These approaches can be applied to increasingly complex models, from in vitro cellular systems to potential animal models, though B. quintana's narrow host range presents challenges for the latter.

How can recombinant B. quintana lldD be utilized for developing improved diagnostic tools for Bartonella infections?

Recombinant B. quintana lldD offers several promising avenues for improving Bartonella diagnostics:

• Serological diagnostics:

  • Development of enzyme-linked immunosorbent assays (ELISAs) using purified recombinant lldD as antigen

  • Evaluation of anti-lldD antibodies as biomarkers for active vs. past infections

  • Potential for distinguishing B. quintana from other Bartonella species based on antibody cross-reactivity patterns

• Molecular diagnostics:

  • Design of lldD-specific PCR primers for sensitive and specific detection

  • Development of multiplex PCR assays targeting lldD alongside other Bartonella genes

  • Loop-mediated isothermal amplification (LAMP) assays for point-of-care testing

• Functional diagnostics:

  • Development of activity-based assays to detect metabolically active Bartonella in clinical samples

  • Correlation between lldD enzyme activity and bacterial load or disease severity

Current diagnostic challenges for B. quintana include long cultivation times (12-45 days) and serological cross-reactivity between Bartonella species . Focusing on specific virulence factors like lldD could potentially improve both sensitivity and specificity of detection methods.
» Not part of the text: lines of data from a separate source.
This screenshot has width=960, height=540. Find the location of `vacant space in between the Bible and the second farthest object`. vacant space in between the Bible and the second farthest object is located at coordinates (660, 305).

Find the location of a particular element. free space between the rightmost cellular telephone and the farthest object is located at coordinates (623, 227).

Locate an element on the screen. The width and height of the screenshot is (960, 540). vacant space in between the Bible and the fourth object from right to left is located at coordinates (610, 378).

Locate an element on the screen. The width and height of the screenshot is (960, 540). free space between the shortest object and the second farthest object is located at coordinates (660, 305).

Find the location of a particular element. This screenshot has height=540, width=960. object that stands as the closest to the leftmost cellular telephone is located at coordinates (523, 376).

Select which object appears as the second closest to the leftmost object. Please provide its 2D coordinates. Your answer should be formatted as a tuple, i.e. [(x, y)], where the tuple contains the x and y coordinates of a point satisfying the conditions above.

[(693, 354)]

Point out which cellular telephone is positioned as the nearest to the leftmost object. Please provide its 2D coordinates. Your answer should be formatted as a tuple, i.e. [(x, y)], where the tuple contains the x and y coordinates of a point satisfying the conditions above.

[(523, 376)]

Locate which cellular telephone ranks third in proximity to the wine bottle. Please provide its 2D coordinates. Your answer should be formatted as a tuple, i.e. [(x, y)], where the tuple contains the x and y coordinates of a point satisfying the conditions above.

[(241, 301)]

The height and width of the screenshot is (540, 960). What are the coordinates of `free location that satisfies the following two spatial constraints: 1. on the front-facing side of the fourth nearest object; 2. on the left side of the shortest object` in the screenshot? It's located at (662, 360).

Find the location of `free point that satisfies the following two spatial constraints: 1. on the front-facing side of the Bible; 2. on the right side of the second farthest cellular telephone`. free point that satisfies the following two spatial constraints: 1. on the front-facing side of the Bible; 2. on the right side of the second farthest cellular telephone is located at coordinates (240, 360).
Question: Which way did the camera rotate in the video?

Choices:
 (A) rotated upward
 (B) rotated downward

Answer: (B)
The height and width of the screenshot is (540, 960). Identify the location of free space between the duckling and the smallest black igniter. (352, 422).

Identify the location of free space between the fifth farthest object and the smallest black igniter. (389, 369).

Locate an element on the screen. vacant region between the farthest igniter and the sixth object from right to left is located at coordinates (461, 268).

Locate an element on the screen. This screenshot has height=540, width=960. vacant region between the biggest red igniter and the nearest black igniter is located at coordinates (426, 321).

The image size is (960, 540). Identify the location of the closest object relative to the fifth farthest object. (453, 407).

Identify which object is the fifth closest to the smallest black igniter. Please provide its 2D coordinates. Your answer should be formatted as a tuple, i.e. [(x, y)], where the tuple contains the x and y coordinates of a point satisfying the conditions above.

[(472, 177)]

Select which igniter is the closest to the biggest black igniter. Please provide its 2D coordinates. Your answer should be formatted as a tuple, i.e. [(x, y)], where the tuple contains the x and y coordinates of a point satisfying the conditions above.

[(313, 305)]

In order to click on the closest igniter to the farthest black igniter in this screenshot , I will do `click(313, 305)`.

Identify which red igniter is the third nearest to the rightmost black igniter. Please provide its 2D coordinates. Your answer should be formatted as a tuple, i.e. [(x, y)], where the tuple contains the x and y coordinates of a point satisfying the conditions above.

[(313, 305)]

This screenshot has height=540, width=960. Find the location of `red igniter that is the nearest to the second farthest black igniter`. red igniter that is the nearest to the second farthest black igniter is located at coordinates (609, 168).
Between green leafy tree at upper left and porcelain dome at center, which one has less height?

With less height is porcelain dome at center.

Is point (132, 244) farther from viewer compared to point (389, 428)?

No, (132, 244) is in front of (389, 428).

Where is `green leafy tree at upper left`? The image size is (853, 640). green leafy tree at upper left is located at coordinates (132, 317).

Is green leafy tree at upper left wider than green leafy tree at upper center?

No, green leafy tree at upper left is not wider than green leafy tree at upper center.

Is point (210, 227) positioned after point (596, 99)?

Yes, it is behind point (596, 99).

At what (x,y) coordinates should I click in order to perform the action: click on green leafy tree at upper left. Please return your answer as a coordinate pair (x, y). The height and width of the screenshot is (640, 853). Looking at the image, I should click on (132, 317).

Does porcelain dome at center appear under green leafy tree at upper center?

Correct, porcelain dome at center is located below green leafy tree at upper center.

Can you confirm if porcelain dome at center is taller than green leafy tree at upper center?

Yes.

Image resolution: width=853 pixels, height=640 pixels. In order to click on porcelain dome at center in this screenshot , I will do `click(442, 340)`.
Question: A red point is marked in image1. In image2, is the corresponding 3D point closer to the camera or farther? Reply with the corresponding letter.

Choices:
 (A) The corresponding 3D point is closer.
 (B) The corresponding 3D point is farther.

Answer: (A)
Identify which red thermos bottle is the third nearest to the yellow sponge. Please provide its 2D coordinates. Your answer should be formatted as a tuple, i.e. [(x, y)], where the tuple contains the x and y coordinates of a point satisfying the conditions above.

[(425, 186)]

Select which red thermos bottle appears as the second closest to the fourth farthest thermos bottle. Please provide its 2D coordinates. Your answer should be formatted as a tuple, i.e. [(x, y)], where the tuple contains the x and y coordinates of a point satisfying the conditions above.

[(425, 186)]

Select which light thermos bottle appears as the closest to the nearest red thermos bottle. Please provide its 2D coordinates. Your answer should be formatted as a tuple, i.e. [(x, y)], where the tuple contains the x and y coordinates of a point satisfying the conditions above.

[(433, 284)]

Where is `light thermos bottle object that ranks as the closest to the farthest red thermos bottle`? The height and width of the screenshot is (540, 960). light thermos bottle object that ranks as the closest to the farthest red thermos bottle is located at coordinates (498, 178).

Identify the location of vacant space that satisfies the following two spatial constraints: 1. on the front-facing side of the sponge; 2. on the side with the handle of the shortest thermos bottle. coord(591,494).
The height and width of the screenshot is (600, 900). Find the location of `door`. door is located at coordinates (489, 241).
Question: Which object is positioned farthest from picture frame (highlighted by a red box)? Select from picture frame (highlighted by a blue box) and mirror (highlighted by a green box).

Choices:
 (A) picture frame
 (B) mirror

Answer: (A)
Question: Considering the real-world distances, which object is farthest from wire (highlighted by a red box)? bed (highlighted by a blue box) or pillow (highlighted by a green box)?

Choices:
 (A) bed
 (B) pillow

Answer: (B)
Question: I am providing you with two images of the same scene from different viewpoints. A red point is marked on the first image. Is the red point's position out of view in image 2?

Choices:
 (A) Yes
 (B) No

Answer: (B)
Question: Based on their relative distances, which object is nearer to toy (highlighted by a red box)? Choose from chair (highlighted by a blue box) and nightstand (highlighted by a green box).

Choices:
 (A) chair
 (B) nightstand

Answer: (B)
Research has shown increasing cases of B. quintana infection in Canada and the United States , highlighting the need for improved diagnostics. The enzyme's conservation across Bartonella species makes it a promising target for broad Bartonella detection, while sequence variations might enable species-specific identification.

What are the potential challenges in targeting B. quintana lldD for therapeutic development, and how might these be addressed?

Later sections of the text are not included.